In my own county of Albemarle County, Virginia, rather than take a five percent paycut, the teachers lobby prefers to have five percent of the teachers laid off. That is a cruel and unfair outcome for the five percent who are laid off. The 95 percent who retain their jobs and benefits could care less. All that matters to them is that their pay and benefits are maintained. Under seniority rules only the newest teachers are at risk. The old fuddy duddies are completely protected from layoffs (as well as from any accountability at all). The "children be damned" attitude of the public school teacher lobby in this community (and in this state) mirrors that of teacher lobbies and teachers unions across the US and Europe. It is their decision to have layoffs. These would be very easy to avoid. Ditto for other public employees.

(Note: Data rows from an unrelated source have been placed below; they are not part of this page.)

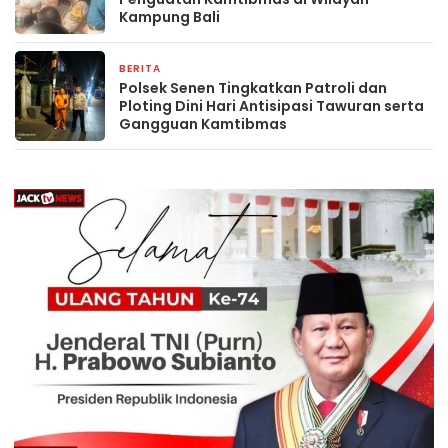
Kampung Bali
BERITA
3 minggu yang lalu
Polsek Senen Tingkatkan Patroli dan
Ploting Dini Hari Antisipasi Tawuran serta
Gangguan Kamtibmas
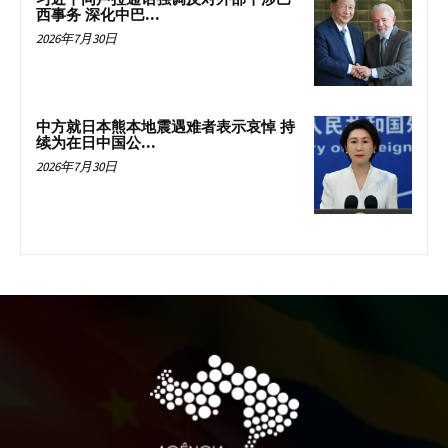
西事务 深化中巴...
2026年7月30日
中方就日本熊本地震遇难者表示哀悼 持
续为在日中国公...
2026年7月30日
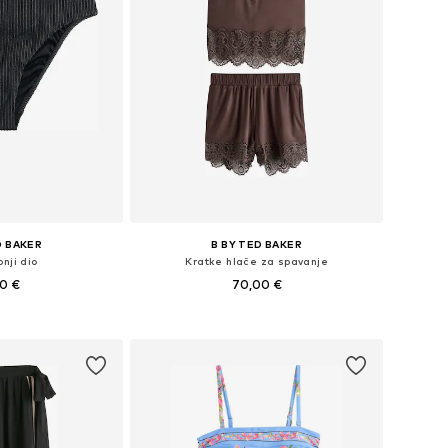
D BAKER
B BY TED BAKER
onji dio
Kratke hlače za spavanje
00 €
70,00 €
: M, L, XXL, 4XL
Dostupne veličine: M, L, XL, XXL
košaricu
Dodaj u košaricu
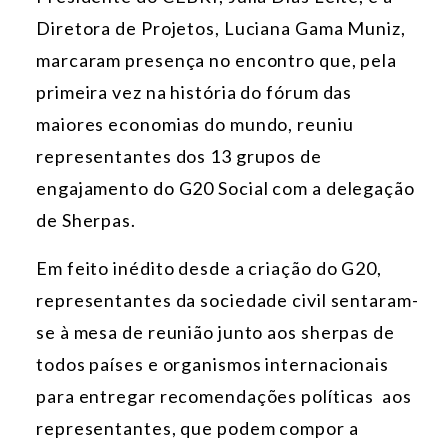
Diretora de Projetos, Luciana Gama Muniz,
marcaram presença no encontro que, pela
primeira vez na história do fórum das
maiores economias do mundo, reuniu
representantes dos 13 grupos de
engajamento do G20 Social com a delegação
de Sherpas.
Em feito inédito desde a criação do G20,
representantes da sociedade civil sentaram-
se à mesa de reunião junto aos sherpas de
todos países e organismos internacionais
para entregar recomendações políticas aos
representantes, que podem compor a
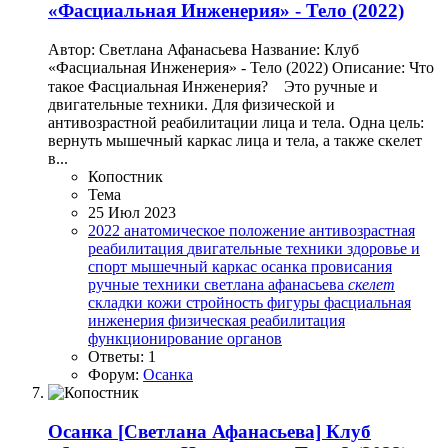
«Фасциальная Инженерия» - Тело (2022)
Автор: Светлана Афанасьева Название: Клуб
«Фасциальная Инженерия» - Тело (2022) Описание: Что
такое Фасциальная Инженерия? ⠀Это ручные и
двигательные техники. Для физической и
антивозрастной реабилитации лица и тела. Одна цель:
вернуть мышечный каркас лица и тела, а также скелет
в...
Копостник
Тема
25 Июл 2023
2022
анатомическое положение
антивозрастная
реабилитация
двигательные техники
здоровье и
спорт
мышечный каркас
осанка
провисания
ручные техники
светлана афанасьева
скелет
складки кожи
стройность фигуры
фасциальная
инженерия
физическая реабилитация
функционирование органов
Ответы: 1
Форум:
Осанка
Осанка
[Светлана Афанасьева] Клуб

But, Herbert's column raises a deeper question. If money is spent on foreign adventures, doesn't that take money away from funding an economic recovery in the US? The answer is a resounding "no." Regardless of the merits or demerits of foreign adventures, there is simply no evidence that governments who spend money promote economic recovery, progress or growth. In fact, the opposite is true. What the government needs to do is get out of the way. No amount of government spending can undo the damage of the Dodd-Frank legislation or Obamacare. Sending Elizabeth Warren back to Harvard and dismantling the mis-named Consumer Protection Agency would do more for economic recovery than spending another trillion dollars funding Obama's political allies (Obama's definition of stimulus spending).
A similar argument applies to public education. Public education in the US and increasingly in Europe is in shambles. Why? Money? Just look at the numbers. Schools, public and private, higher education and lower education, absorb an increasing share of national output, not only in the US but throughout Europe. Are our schools getting better? Our schools, in fact, are poorly run, dominated by administrators and teachers with political, not educational, motivation. It is easy to teach students, if that is what you want to do, But, increasingly, teaching students is not what teachers want to do. You can see this most clearly in higher education, but it shows up dramatically in the modern public schools as well. The recent activities by teachers in Wisconsin show you where their true interests lie...it is not in the classroom.
Money isn't the issue, Bob Herbert. In fact, more money can cause even more mischief for our public schools, for our economic recovery. The best thing the government can do is to shrink itself and get out of the way.